Now, we know that Microsoft is shipping a powerful browser on Metro. Metro would be dead in the water without a really capable Microsoft browser. So how does Internet Explorer 10 provide a beautiful and powerful experience in the Metro environment? It's easy. IE 10 cheats.
So, IE 10 on Metro gets its good looks from the WinRT APIs but it gets critical pieces of its power from the Win32 APIs. That seems kind of smart, right? Cheating works in this case, doesn't it? So what's the problem there?
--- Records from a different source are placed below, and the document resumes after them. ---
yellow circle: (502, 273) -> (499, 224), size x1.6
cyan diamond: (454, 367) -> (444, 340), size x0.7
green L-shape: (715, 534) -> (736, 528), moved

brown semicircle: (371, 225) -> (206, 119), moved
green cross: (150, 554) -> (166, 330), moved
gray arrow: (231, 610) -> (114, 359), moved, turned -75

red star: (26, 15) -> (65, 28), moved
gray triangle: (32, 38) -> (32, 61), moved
There's no problem for Windows 8 on Intel chips, where Microsoft lets other browsers do the same thing IE is doing. The problem is with Windows for ARM processors. Browsers on Windows for ARM chips do not get to do what IE is doing. Microsoft is giving its own Internet Explorer special privileges that no other Metro app, including other Metro browsers, are allowed.
If we built Firefox for Windows ARM Metro, we would not have access to those powerful Win32 APIs and so we would be at an extreme disadvantage when compared to IE 10 for Metro. We could build a beautiful Firefox that looked really nice on Metro, but Firefox would be so crippled in terms of power and speed that it's probably not worth it to even bother. No sane user would want to surf today's web and use today's modern websites with that kind of crippled browser.
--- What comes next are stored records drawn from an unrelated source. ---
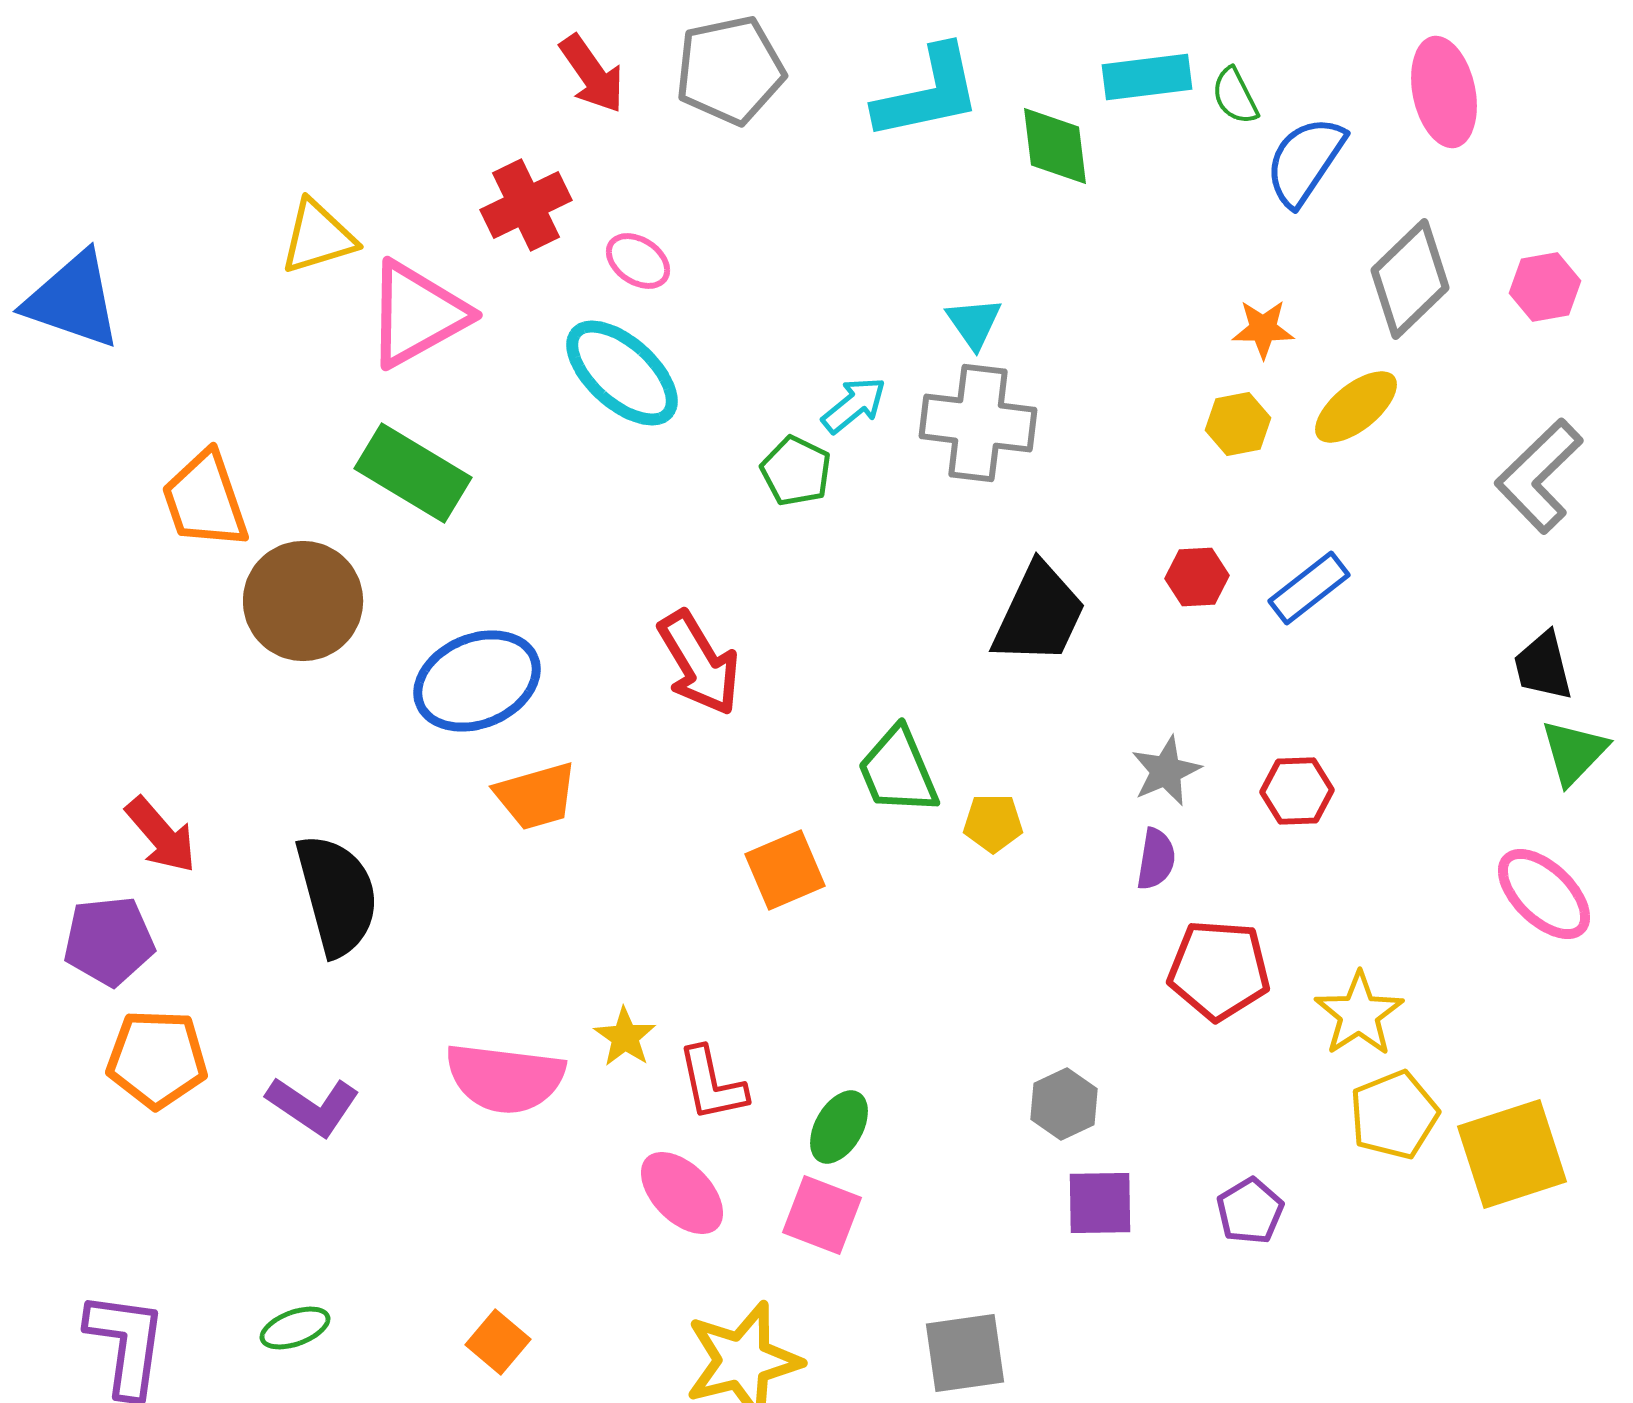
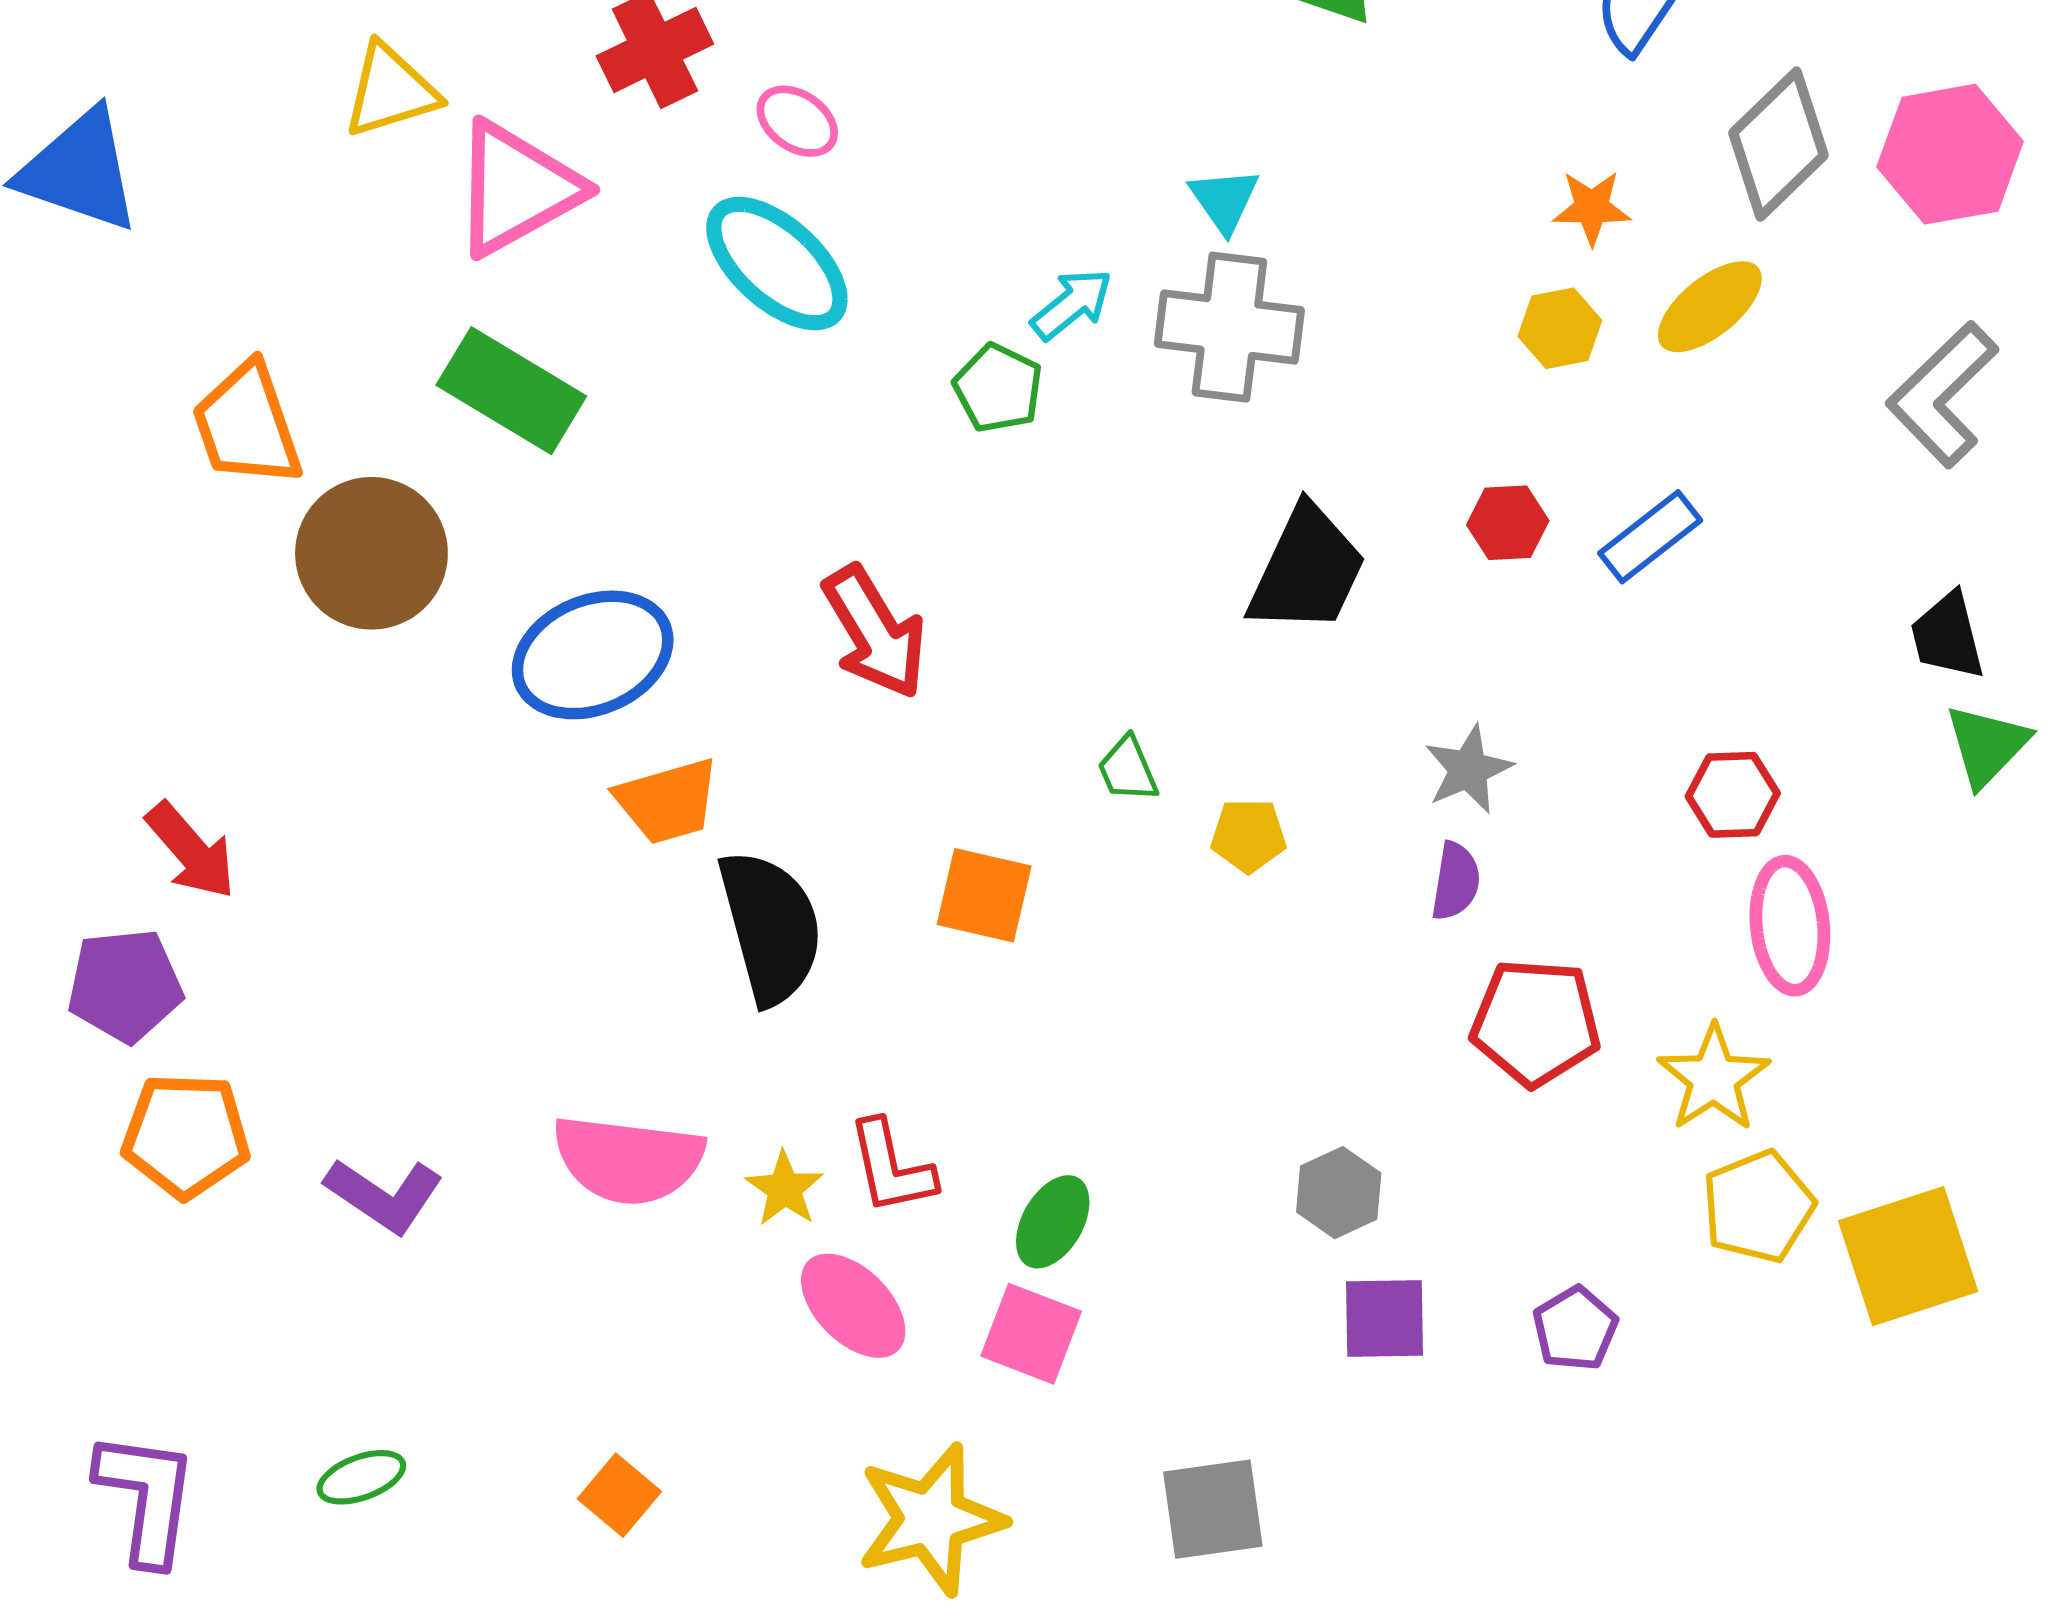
pink hexagon: (1545, 287) -> (1950, 154), size x1.6
green trapezoid: (898, 771) -> (1128, 769), size x0.6
red hexagon: (1297, 791) -> (1733, 795), moved
orange square: (785, 870) -> (984, 895), turned 36
pink ellipse: (1544, 894) -> (1790, 926), moved, turned 40
black semicircle: (337, 895) -> (771, 927), moved
yellow star: (625, 1037) -> (785, 1189), moved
Microsoft can solve this problem for Windows on ARM the exact same way they solved it for Windows on Intel. They can give third party browsers the same access they give Internet Explorer. This access is described by Microsoft in the whitepaper "Developing a Metro style enabled Desktop Browser" and it should apply to all of Windows regardless of the processor that Windows is running on. Not doing so ensures there will be no serious browser choice and competition for lots of Windows users and that's inconsistent with Microsoft's public commitments and legal responsibilities.